With the development of speech recognition systems and an increased awareness of the needs of people with dysarthric speech, there is a clear opportunity to develop systems for such users to enable them to gain greater independence and control of their lives. Modern automatic speech recognition is based on training statistical models of the acoustic manifestation of speech units (words, phones or context-dependent phones), using pre-recorded speech databases [Gold and Morgan 1999]. Good performance can be achieved when the speech to be recognised is sufficiently similar to that used in training. However, automatic speech recognition performance remains brittle when compared to the human ability to deal with abnormal or distorted speech: word error rates in such conditions are typically an order of magnitude worse for the machine [Lippmann 1996]. For this reason, we propose to develop tools which, for dysarthric speech, will narrow the gap between training data and speech data.
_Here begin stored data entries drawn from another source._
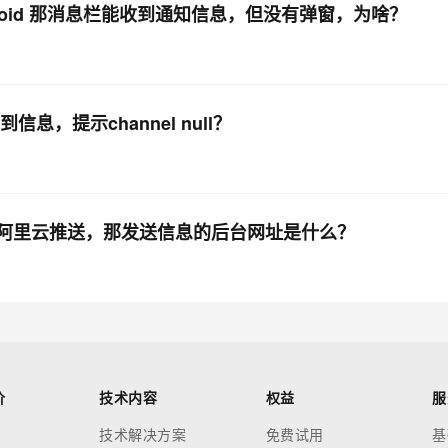
roid 那消息栏能收到通知信息，但没有弹窗，为啥？
信息，提示channel null？
了阿里云推送，那发送信息的后台网址是什么？
价
技术内容
权益
服
技术解决方案
免费试用
基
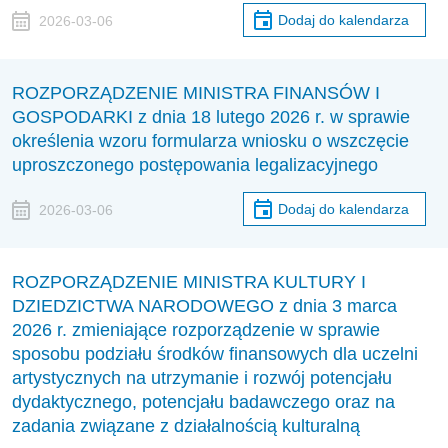
Dodaj do kalendarza
2026-03-06
ROZPORZĄDZENIE MINISTRA FINANSÓW I
GOSPODARKI z dnia 18 lutego 2026 r. w sprawie
określenia wzoru formularza wniosku o wszczęcie
uproszczonego postępowania legalizacyjnego
Dodaj do kalendarza
2026-03-06
ROZPORZĄDZENIE MINISTRA KULTURY I
DZIEDZICTWA NARODOWEGO z dnia 3 marca
2026 r. zmieniające rozporządzenie w sprawie
sposobu podziału środków finansowych dla uczelni
artystycznych na utrzymanie i rozwój potencjału
dydaktycznego, potencjału badawczego oraz na
zadania związane z działalnością kulturalną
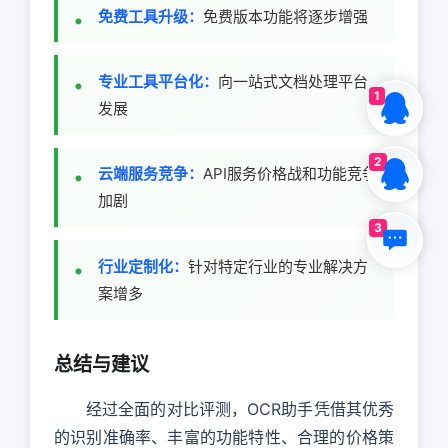
免费工具升级：
免费版本功能将逐步增强
专业工具平台化：
向一站式文档处理平台
1
发展
2
云端服务竞争：
API服务价格战和功能竞争
加剧
3
行业定制化：
针对特定行业的专业解决方
案增多
总结与建议
经过全面的对比评测，OCR助手凭借其优秀
的识别准确率、丰富的功能特性、合理的价格策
Large vocabulary consumer automatic speech recognition systems have been used for people with mild and moderate dysarthria as a means of inputting text, but there is a lack of consensus over whether these systems are appropriate for people with severe dysarthria [e.g.Bowes 1999, Rosengren et al 1995]. Research evidence is scarce. Most reports are single case studies or are anecdotal and there are difficulties in comparing results between reports due to uncertain definitions of severity of dysarthria and a lack of detail about methods employed. There is consensus, however, that intensive training is the key to improving recognition performance [e.g. Bowes 1999, Arnold 1999, Hawley and Zahid 1999].
A number of speaker independent speech recognition algorithms have been reported which have been developed with the aim of improving the recognition of dysarthric speech patterns [Deller 1991, Jayaram 1995] but these have not appeared in a form which can be used by disabled people. The applicants research shows that, although large vocabulary recognition systems can be trained to recognise speech which is reasonably close to normal models, speech which is severely impaired achieves relatively low recognition rates, and is therefore unsuitable for control applications [Hawley and Zahid 1999].
We are planning a two-pronged approach to solving the problem of reliable use of speech as a control method for people with severe dysarthria:

To develop a computerised training package which will assist dysarthric speakers to improve the consistency of their vocalisations.
To develop a speech recognition system, which has greater tolerance to variability of speech utterances.